Problem statement: From the listing below, pull out the lines that hold "Những".

Information shown:
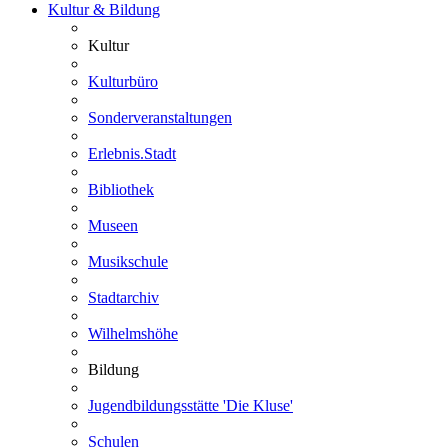
Kultur & Bildung
Kultur
Kulturbüro
Sonderveranstaltungen
Erlebnis.Stadt
Bibliothek
Museen
Musikschule
Stadtarchiv
Wilhelmshöhe
Bildung
Jugendbildungsstätte 'Die Kluse'
Schulen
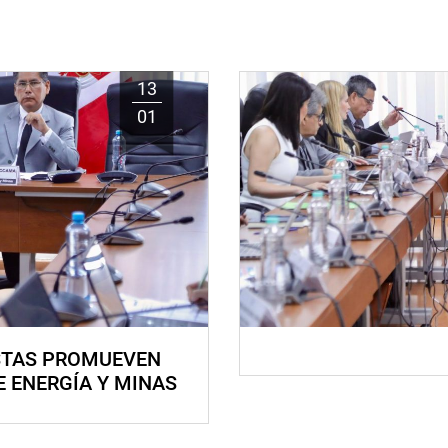
13
01
STAS PROMUEVEN
E ENERGÍA Y MINAS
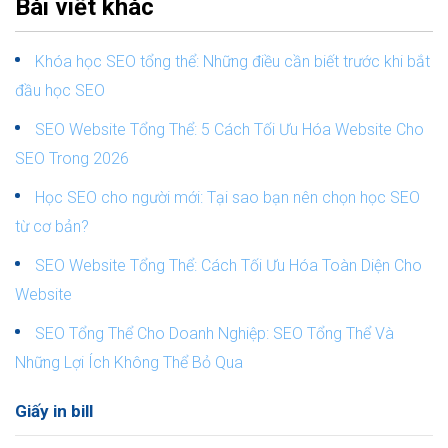
Bài viết khác
Khóa học SEO tổng thể: Những điều cần biết trước khi bắt
đầu học SEO
SEO Website Tổng Thể: 5 Cách Tối Ưu Hóa Website Cho
SEO Trong 2026
Học SEO cho người mới: Tại sao bạn nên chọn học SEO
từ cơ bản?
SEO Website Tổng Thể: Cách Tối Ưu Hóa Toàn Diện Cho
Website
SEO Tổng Thể Cho Doanh Nghiệp: SEO Tổng Thể Và
Những Lợi Ích Không Thể Bỏ Qua
Giấy in bill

Solution to this task:
Khóa học SEO tổng thể: Những điều cần biết trước khi bắt
Những Lợi Ích Không Thể Bỏ Qua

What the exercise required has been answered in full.